Methotrexate and mycophenolate mofetil performed similarly in a head-to-head clinical trial that compared the two drugs for treating noninfectious uveitis, an eye disease that accounts for up to 15% of blindness in the U. S. In cases of more severe disease, posterior uveitis, and panuveitis, the international trial showed that methotrexate was more effective in controlling inflammation.The results from the trial have been published in the Journal of the American Medical Association.
“This study gives doctors and their patients with uveitis a starting point when considering treatment beyond corticosteroids,” said lead study author Nisha Acharya, M.D., M.S., University of California, San Francisco.
Uveitis is inflammation of the eye’s blood vessel-rich middle layer of tissue called the uvea. The condition can affect the iris (anterior uveitis), ciliary body (intermediate uveitis), and choroid (posterior uveitis) parts of the eye and is often chronic. Panuveitis affects multiple areas of the uvea. Clinicians often first treat intermediate and posterior or panuveitis with oral corticosteroids like prednisone to control inflammation, but seek to quickly taper patients to a low dose and switch them to steroid-sparing drugs such as methotrexate and mycophenolate mofetil. Long-term, high-dose corticosteroid use risks serious side effects including osteoporosis, diabetes, and weight gain, and other eye problems including glaucoma and cataract. Other steroid alternatives such as biologics like adalimumab also carry serious side effects.
The First-line Antimetabolites for Steroid-sparing Treatment (FAST) Uveitis Trial enrolled and randomly assigned 216 patients with intermediate or posterior/panuveitis from India, the United States, Australia, Saudi Arabia and Mexico to methotrexate (107 participants) or mycophenolate (109 participants) treatment groups. Over six months, participants tapered to a maximum dose of 7.5 milligrams prednisone daily, while receiving either three grams oral mycophenolate daily or 25 milligrams methotrexate weekly. Participants reduced their dose, if necessary, to control adverse side effects such as nausea.

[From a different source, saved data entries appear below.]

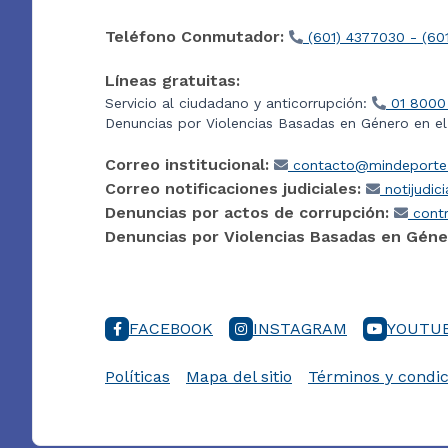
Teléfono Conmutador:
(601) 4377030 - (60
Líneas gratuitas:
Servicio al ciudadano y anticorrupción:
01 8000
Denuncias por Violencias Basadas en Género en e
Correo institucional:
contacto@mindeporte.
Correo notificaciones judiciales:
notijudic
Denuncias por actos de corrupción:
contr
Denuncias por Violencias Basadas en Géne
FACEBOOK
INSTAGRAM
YOUTU
Políticas
Mapa del sitio
Términos y condic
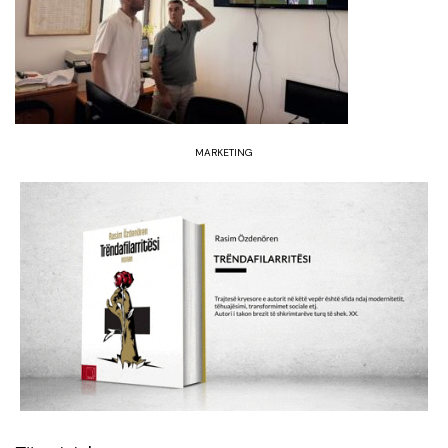
MARKETING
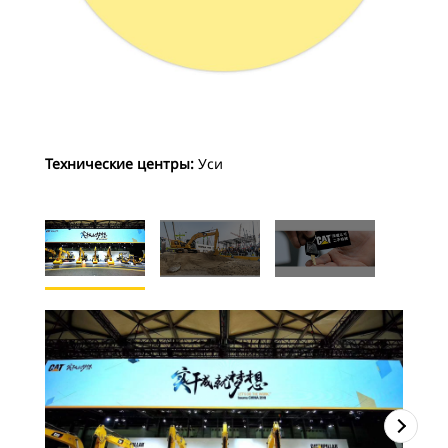
Технические центры:
Уси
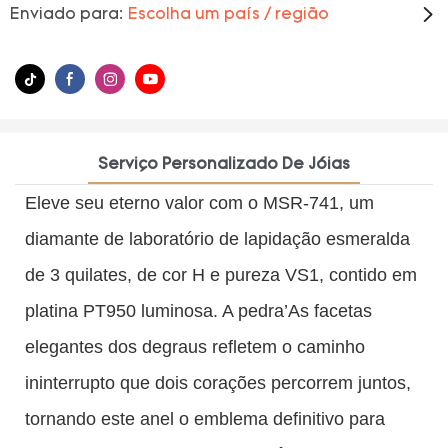
Enviado para:
Escolha um país / região
Serviço Personalizado De Jóias
Eleve seu eterno valor com o MSR-741, um
diamante de laboratório de lapidação esmeralda
de 3 quilates, de cor H e pureza VS1, contido em
platina PT950 luminosa. A pedra’As facetas
elegantes dos degraus refletem o caminho
ininterrupto que dois corações percorrem juntos,
tornando este anel o emblema definitivo para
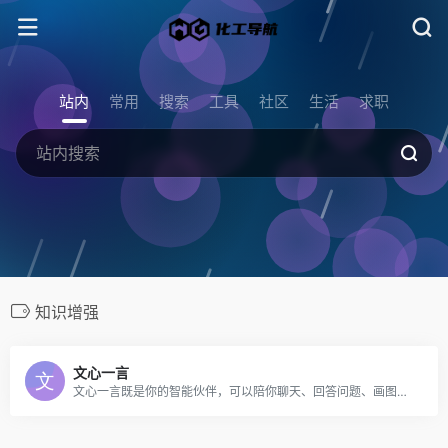
站内
常用
搜索
工具
社区
生活
求职
知识增强
文心一言
文心一言既是你的智能伙伴，可以陪你聊天、回答问题、画图识图；也是你的AI助手，可以提供灵感、撰写文案、阅读文档、智能翻译，帮你高效完成工作和学习任务。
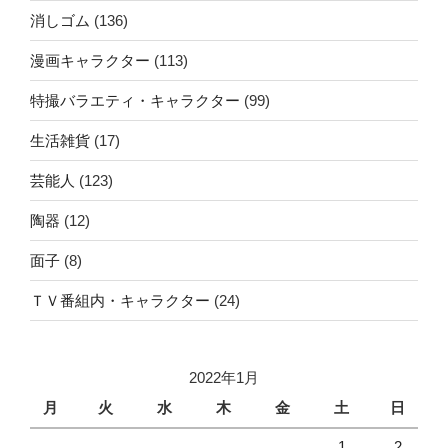
消しゴム
(136)
漫画キャラクター
(113)
特撮バラエティ・キャラクター
(99)
生活雑貨
(17)
芸能人
(123)
陶器
(12)
面子
(8)
ＴＶ番組内・キャラクター
(24)
2022年1月
月
火
水
木
金
土
日
1
2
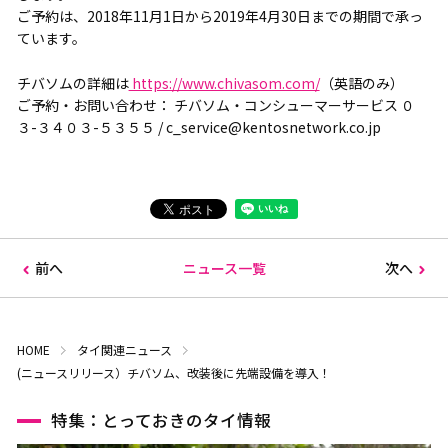
ご予約は、2018年11月1日から2019年4月30日までの期間で承っ
ています。
チバソムの詳細は
https://www.chivasom.com/
（英語のみ）
ご予約・お問い合わせ： チバソム・コンシューマーサービス ０
３-３４０３-５３５５ / c_service@kentosnetwork.co.jp
前へ
ニュース一覧
次へ
HOME
タイ関連ニュース
(ニュースリリース）チバソム、改装後に先端設備を導入！
特集：とっておきのタイ情報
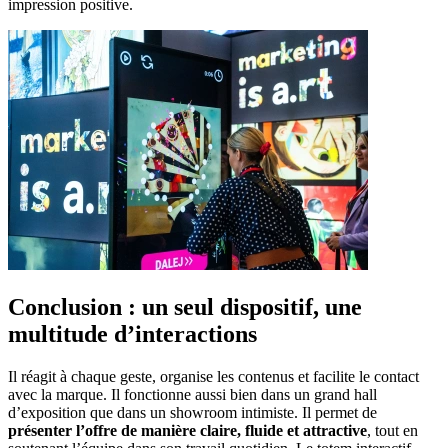
impression positive.
Conclusion : un seul dispositif, une
multitude d’interactions
Il réagit à chaque geste, organise les contenus et facilite le contact
avec la marque. Il fonctionne aussi bien dans un grand hall
d’exposition que dans un showroom intimiste. Il permet de
présenter l’offre de manière claire, fluide et attractive
, tout en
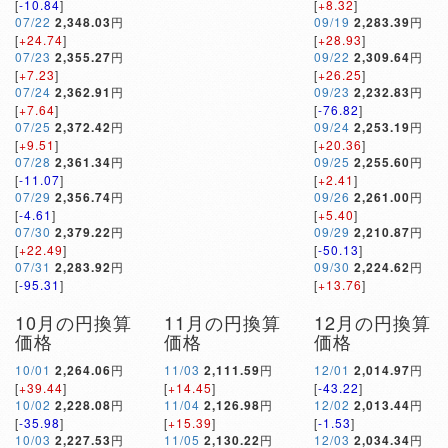
[
-10.84
]
[
+8.32
]
07/22
2,348.03
円
09/19
2,283.39
円
[
+24.74
]
[
+28.93
]
07/23
2,355.27
円
09/22
2,309.64
円
[
+7.23
]
[
+26.25
]
07/24
2,362.91
円
09/23
2,232.83
円
[
+7.64
]
[
-76.82
]
07/25
2,372.42
円
09/24
2,253.19
円
[
+9.51
]
[
+20.36
]
07/28
2,361.34
円
09/25
2,255.60
円
[
-11.07
]
[
+2.41
]
07/29
2,356.74
円
09/26
2,261.00
円
[
-4.61
]
[
+5.40
]
07/30
2,379.22
円
09/29
2,210.87
円
[
+22.49
]
[
-50.13
]
07/31
2,283.92
円
09/30
2,224.62
円
[
-95.31
]
[
+13.76
]
10月の円換算
11月の円換算
12月の円換算
価格
価格
価格
10/01
2,264.06
円
11/03
2,111.59
円
12/01
2,014.97
円
[
+39.44
]
[
+14.45
]
[
-43.22
]
10/02
2,228.08
円
11/04
2,126.98
円
12/02
2,013.44
円
[
-35.98
]
[
+15.39
]
[
-1.53
]
10/03
2,227.53
円
11/05
2,130.22
円
12/03
2,034.34
円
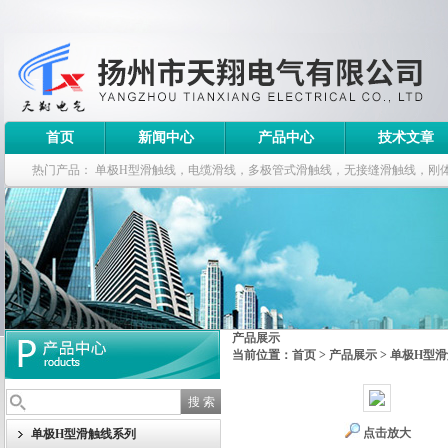
首页
新闻中心
产品中心
技术文章
热门产品：
单极H型滑触线，电缆滑线，多极管式滑触线，无接缝滑触线，刚
钢电缆滑车
产品展示
当前位置：
首页
>
产品展示
>
单极H型
点击放大
单极H型滑触线系列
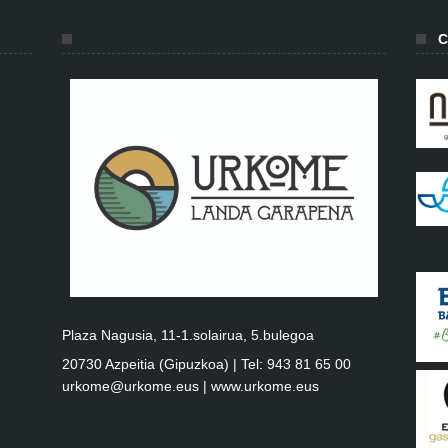
C
Plaza Nagusia, 11-1.solairua, 5.bulegoa
20730 Azpeitia (Gipuzkoa) | Tel: 943 81 65 00
urkome@urkome.eus |
www.urkome.eus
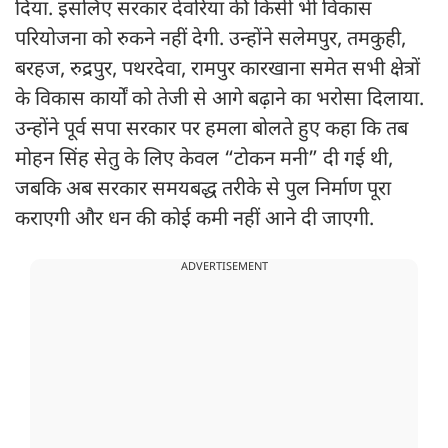
दिया. इसलिए सरकार देवरिया की किसी भी विकास
परियोजना को रुकने नहीं देगी. उन्होंने सलेमपुर, तमकुही,
बरहज, रुद्रपुर, पथरदेवा, रामपुर कारखाना समेत सभी क्षेत्रों
के विकास कार्यों को तेजी से आगे बढ़ाने का भरोसा दिलाया.
उन्होंने पूर्व सपा सरकार पर हमला बोलते हुए कहा कि तब
मोहन सिंह सेतु के लिए केवल “टोकन मनी” दी गई थी,
जबकि अब सरकार समयबद्ध तरीके से पुल निर्माण पूरा
कराएगी और धन की कोई कमी नहीं आने दी जाएगी.
ADVERTISEMENT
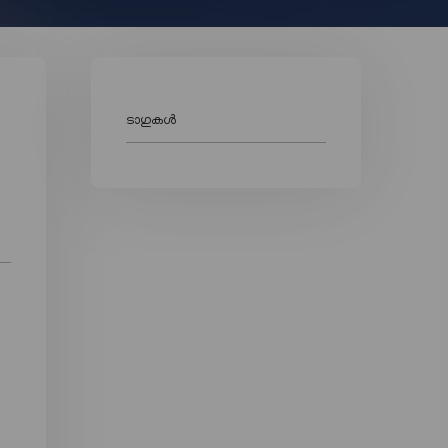
ടാഗുകൾ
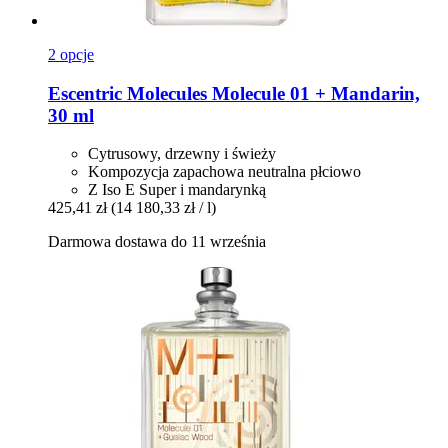
2 opcje
Escentric Molecules
Molecule 01 + Mandarin,
30 ml
Cytrusowy, drzewny i świeży
Kompozycja zapachowa neutralna płciowo
Z Iso E Super i mandarynką
425,41 zł
(14 180,33 zł / l)
Darmowa dostawa do 11 września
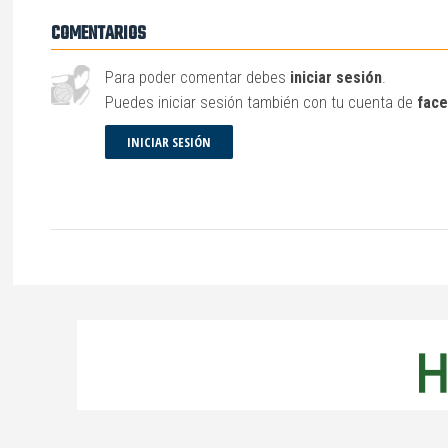
COMENTARIOS
Para poder comentar debes
iniciar sesión
.
Puedes iniciar sesión también con tu cuenta de
fac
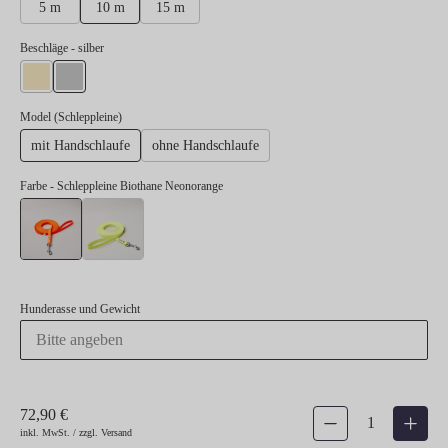
5 m
10 m
15 m
auswählen
Beschläge
- silber
gold
silber
auswählen
Model (Schleppleine)
mit Handschlaufe
ohne Handschlaufe
Farbe
- Schleppleine Biothane Neonorange
Schleppleine Biothane Neonorange
Schleppleine Biothane Neongelb
Hunderasse und Gewicht
72,90 €
Produkt Anzahl: Gib den gew
inkl. MwSt. / zzgl. Versand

To assess control of inflammation, the research team performed clinical exams and ocular imaging in the front and back parts of the eye. They also checked visual acuity.
At six months, 67% of participants in the methotrexate group and 57% of participants in the mycophenolate group had controlled their inflammation and successfully tapered steroids. The remainder had the option to switch treatments. Differences in success rates between treatment groups were not statistically significant at six months. At 12 months, 69% of participants who had switched from mycophenolate to methotrexate achieved treatment success, whereas only 35% of those participants who switched from methotrexate to mycophenolate achieved treatment success. Of the participants who continued with their original treatments, 80% on methotrexate and 74% on mycophenolate maintained inflammatory control at 12 months.
In patients with posterior or panuveitis, the most severe forms, 74% in the methotrexate group achieved control at six months, versus 55% in the mycophenolate group, indicating that methotrexate was significantly more effective at controlling inflammation for this subtype of uveitis.
Both methotrexate and mycophenolate mofetil, which are systemic and affect multiple cell types in the body, can cause side effects such as fatigue, nausea and headaches, but serious side effects are rare. Because participants were allowed to reduce dosage to control these side-effects, few of them dropped out of the FAST study due to their inability to tolerate the medication. Total rates of adverse events were similar between the two drugs.
“Based on this head-to-head clinical trial, methotrexate is as good as or better than mycophenolate for treating uveitis. That’s important because the prior literature and a survey on treatment preferences suggests most clinicians believe the opposite. Now we have a randomized trial to provide guidance on treatment.” said Acharya. “Additionally, there’s a cost difference in the U.S. where mycophenolate to control uveitis is over five times more expensive.”